Insomma, se fosse una competizione sportiva, che solitamente accendono l’amor patrio nell’opinione pubblica e nella politica più che le questioni industriali, Francia batterebbe Italia 24 a 13.

“Inoltre – prosegue il Corriere – nel 2024, la differenza potrebbe essere superiore di 11 modelli, a favore della Francia. Identica situazione per i componenti che vedono il coinvolgimento di un unico sito italiano — Mirafiori — dove sono assemblate parti per i veicoli elettrici e ibridi, contro i cinque francesi. Per il futuro ne sono opzionati 3 su 6 in Italia e 6 su 6 in Francia. Il processo di riconversione degli impianti è molto più avanzato al di là del Monte Bianco — ci battono 5 a 1 — e coinvolgono naturalmente tutta l’attività di ricerca che vede in Francia 1.239 brevetti, contro i 166 depositati nelle nostre Camere di Commercio”.

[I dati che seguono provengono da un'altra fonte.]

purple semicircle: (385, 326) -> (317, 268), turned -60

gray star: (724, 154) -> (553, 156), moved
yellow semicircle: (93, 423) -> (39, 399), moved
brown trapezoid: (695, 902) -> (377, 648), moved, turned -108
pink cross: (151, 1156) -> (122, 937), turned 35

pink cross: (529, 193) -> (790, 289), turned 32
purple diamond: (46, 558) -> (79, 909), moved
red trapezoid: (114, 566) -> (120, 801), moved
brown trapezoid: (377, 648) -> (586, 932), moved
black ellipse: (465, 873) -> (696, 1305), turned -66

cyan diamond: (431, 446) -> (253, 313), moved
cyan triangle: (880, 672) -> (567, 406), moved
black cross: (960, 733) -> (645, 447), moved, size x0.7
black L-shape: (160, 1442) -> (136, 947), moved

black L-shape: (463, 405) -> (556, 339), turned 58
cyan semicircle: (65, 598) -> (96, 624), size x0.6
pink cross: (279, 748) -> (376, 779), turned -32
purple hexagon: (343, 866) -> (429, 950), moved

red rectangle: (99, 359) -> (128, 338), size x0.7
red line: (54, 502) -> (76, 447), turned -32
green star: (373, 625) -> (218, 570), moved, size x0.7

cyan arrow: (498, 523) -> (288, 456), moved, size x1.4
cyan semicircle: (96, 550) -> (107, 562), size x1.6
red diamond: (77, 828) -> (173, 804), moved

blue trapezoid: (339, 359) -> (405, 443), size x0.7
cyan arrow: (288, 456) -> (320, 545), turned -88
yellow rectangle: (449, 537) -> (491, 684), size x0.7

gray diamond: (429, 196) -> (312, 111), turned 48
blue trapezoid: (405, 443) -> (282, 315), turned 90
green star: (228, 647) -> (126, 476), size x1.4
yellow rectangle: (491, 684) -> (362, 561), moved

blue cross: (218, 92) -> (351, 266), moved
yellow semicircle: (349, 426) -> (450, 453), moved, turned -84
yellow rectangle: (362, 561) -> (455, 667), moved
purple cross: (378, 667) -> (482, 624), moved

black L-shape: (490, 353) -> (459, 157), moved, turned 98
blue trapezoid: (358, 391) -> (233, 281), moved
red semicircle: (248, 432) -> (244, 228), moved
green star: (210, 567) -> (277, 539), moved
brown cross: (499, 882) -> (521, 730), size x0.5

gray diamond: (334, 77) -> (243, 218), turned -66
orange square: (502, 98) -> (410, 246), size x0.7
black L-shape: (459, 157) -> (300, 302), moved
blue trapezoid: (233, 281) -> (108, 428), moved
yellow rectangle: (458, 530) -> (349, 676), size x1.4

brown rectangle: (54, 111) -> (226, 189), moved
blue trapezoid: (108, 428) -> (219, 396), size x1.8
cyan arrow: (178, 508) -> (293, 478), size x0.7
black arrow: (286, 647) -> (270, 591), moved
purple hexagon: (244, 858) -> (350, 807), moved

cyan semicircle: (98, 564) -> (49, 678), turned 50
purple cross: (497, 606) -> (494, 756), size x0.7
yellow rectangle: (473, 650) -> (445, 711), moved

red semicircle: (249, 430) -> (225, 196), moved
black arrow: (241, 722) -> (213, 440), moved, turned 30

Se in Italia si produrranno sempre meno auto, non solo saremo destinati a uscire di scena dal settore dell’automotive, storicamente presidiato dal nostro Paese con alcuni dei marchi più amati a livello globale, ma rischiamo anche di vedere spazzato via quel sottobosco di imprese medio-piccole, talvolta familiari, talvolta aperte anche al mercato estero, germinato nel dopoguerra attorno a Fiat.